Murine cell isolation, differentiation, and transfection
Bone marrow GM-CSF–derived myeloid DCs and BMDMs were prepared from 8- to 12-wk-old mice, as described previously (10). DCs and BMDMs were stimulated at a density of 2 × 105/well in antibiotic-free RPMI 1640 or DMEM, respectively, supplemented with 10% FCS. Cells were transfected overnight with bacterial RNA complexed with Lipofectamine 2000 at a ratio of 1 μl Lipofectamine 2000 per 1 μg RNA. Stimulation with R848 (1 μg/ml) or LPS (100 ng/ml) served as positive control.

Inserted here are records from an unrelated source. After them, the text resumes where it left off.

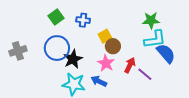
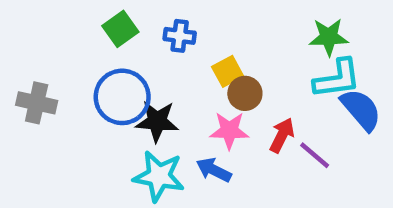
gray cross: (18, 51) -> (37, 103), turned 30
black star: (73, 59) -> (157, 121), turned 30
pink star: (106, 63) -> (229, 131), turned -30

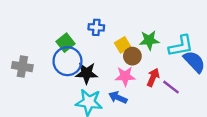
green square: (120, 29) -> (66, 43), moved
green star: (329, 37) -> (149, 40), moved

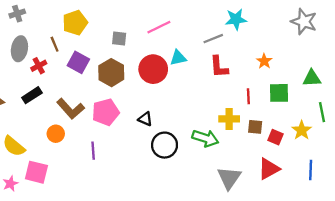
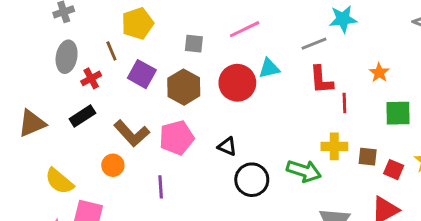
red line: (248, 96) -> (344, 103), moved

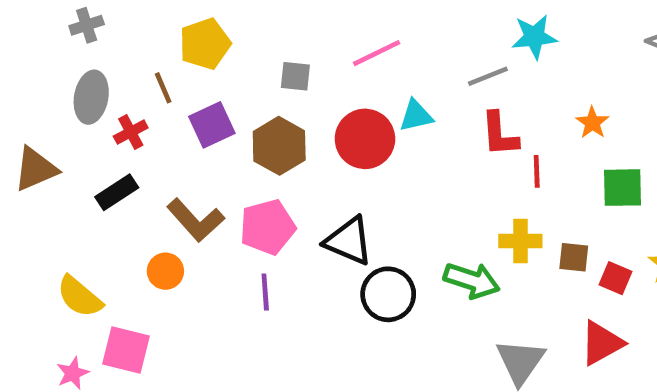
purple square: (142, 74) -> (212, 125), turned 36
brown triangle: (32, 123) -> (36, 169), moved
black triangle: (227, 146) -> (349, 241), size x1.6
purple line: (161, 187) -> (265, 292), moved

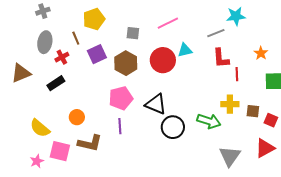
brown L-shape: (196, 220) -> (90, 143), moved, turned -35

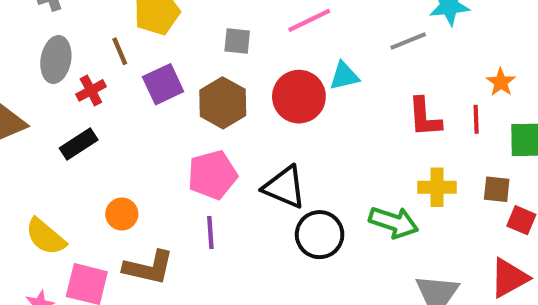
red L-shape: (221, 58) -> (425, 117), moved
red line: (237, 74) -> (476, 119), moved
brown square: (253, 111) -> (497, 189), moved

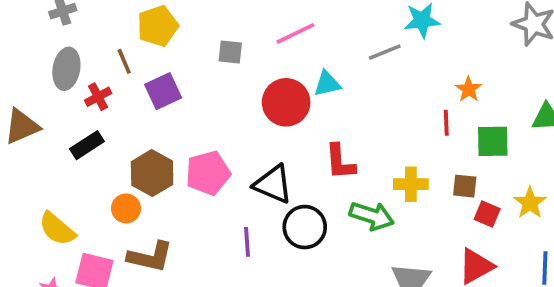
brown hexagon: (223, 103) -> (152, 173), moved
red L-shape: (425, 117) -> (340, 162), moved
purple line: (210, 233) -> (247, 242), moved

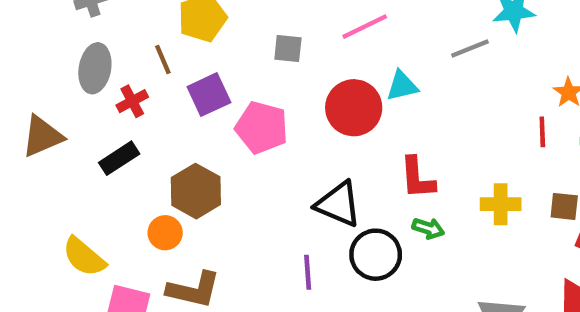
pink pentagon: (208, 173) -> (262, 127), moved, turned 30
green arrow: (372, 216) -> (428, 228), moved, size x0.6

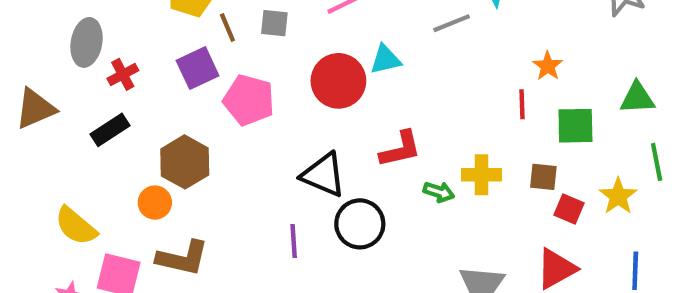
brown line: (163, 59) -> (227, 27), moved
red L-shape: (417, 178) -> (400, 149), turned -99
green arrow: (428, 228) -> (439, 192), moved

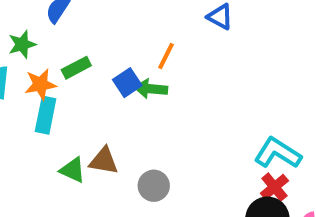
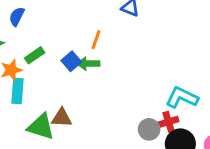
green triangle: (73, 170) -> (41, 127), size x1.5
gray circle: (154, 186) -> (149, 129), moved
red cross: (274, 187) -> (169, 122), moved, turned 30

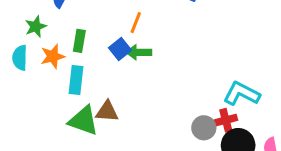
orange line: (96, 40) -> (136, 23), moved
green rectangle: (35, 55) -> (79, 41), turned -48
cyan rectangle: (17, 91) -> (76, 80), moved

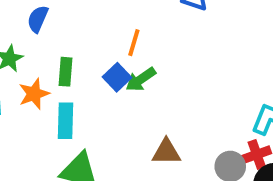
green arrow: (139, 52) -> (141, 79), turned -30
brown triangle: (107, 111) -> (166, 152), moved

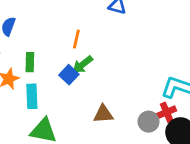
blue square: (117, 77) -> (69, 75), moved

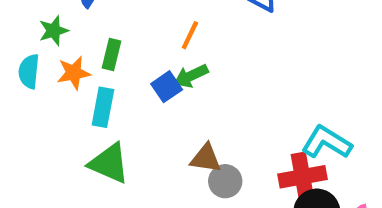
red cross: (167, 112) -> (303, 177), size x1.5
gray circle: (149, 122) -> (225, 181), moved

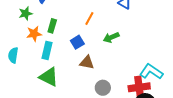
cyan semicircle: (29, 71) -> (13, 55), moved
green arrow: (191, 76) -> (111, 37), moved
brown triangle: (206, 158) -> (87, 63), moved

HEK-Blue cells stably coexpressing human TLR8 together with a NF-κB–inducible secreted embryonic alkaline phosphatase (SEAP) reporter gene (InvivoGen, Toulouse, France) were cultured in DMEM supplemented with 10% heat-inactivated FCS. Cells were stimulated with bacterial RNA or ssRNA40 (10 μg/ml) encapsulated with DOTAP at a ratio of 2 μl DOTAP per 1 μg RNA or with R848 (1 μg/ml) in HEK-Blue detection medium, according to the manufacturer’s instructions. HEK-Blue detection medium contains a specific SEAP substrate that produces a blue color upon hydrolysis by the secreted SEAP reporter protein. OD at 620 nm was measured after 16–22 h using a microplate reader. The same supernatants were analyzed for IL-8 levels by ELISA.
Human UNC93B1-knockout THP-1 monocytes generated by CRISPR/Cas9-based gene editing were retrovirally transduced with UNC93B1-mCitrine WT or nonfunctional H412R mutant and have been described previously (24, 25). THP-1 cells were differentiated overnight with 100 nM PMA in RPMI 1640 supplemented with 10% FCS prior to stimulation.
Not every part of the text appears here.